SOURCE MATERIAL: Begin
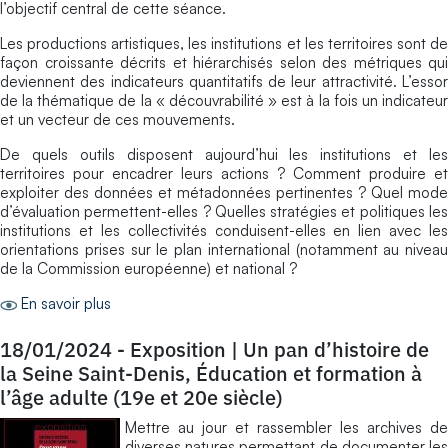
l’objectif central de cette séance.
Les productions artistiques, les institutions et les territoires sont de
façon croissante décrits et hiérarchisés selon des métriques qui
deviennent des indicateurs quantitatifs de leur attractivité. L’essor
de la thématique de la « découvrabilité » est à la fois un indicateur
et un vecteur de ces mouvements.
De quels outils disposent aujourd’hui les institutions et les
territoires pour encadrer leurs actions ? Comment produire et
exploiter des données et métadonnées pertinentes ? Quel mode
d’évaluation permettent-elles ? Quelles stratégies et politiques les
institutions et les collectivités conduisent-elles en lien avec les
orientations prises sur le plan international (notamment au niveau
de la Commission européenne) et national ?
En savoir plus
18/01/2024
-
Exposition | Un pan d’histoire de
la Seine Saint-Denis, Éducation et formation à
l’âge adulte (19e et 20e siècle)
Mettre au jour et rassembler les archives de
diverses natures permettant de documenter les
SOURCE MATERIAL: End
**BRIEF**
The data must be reproduced exactly, and no picture may appear in the copy.

**RESPONSE AREA**
l’objectif central de cette séance.
Les productions artistiques, les institutions et les territoires sont de
façon croissante décrits et hiérarchisés selon des métriques qui
deviennent des indicateurs quantitatifs de leur attractivité. L’essor
de la thématique de la « découvrabilité » est à la fois un indicateur
et un vecteur de ces mouvements.
De quels outils disposent aujourd’hui les institutions et les
territoires pour encadrer leurs actions ? Comment produire et
exploiter des données et métadonnées pertinentes ? Quel mode
d’évaluation permettent-elles ? Quelles stratégies et politiques les
institutions et les collectivités conduisent-elles en lien avec les
orientations prises sur le plan international (notamment au niveau
de la Commission européenne) et national ?
En savoir plus
18/01/2024
-
Exposition | Un pan d’histoire de
la Seine Saint-Denis, Éducation et formation à
l’âge adulte (19e et 20e siècle)
Mettre au jour et rassembler les archives de
diverses natures permettant de documenter les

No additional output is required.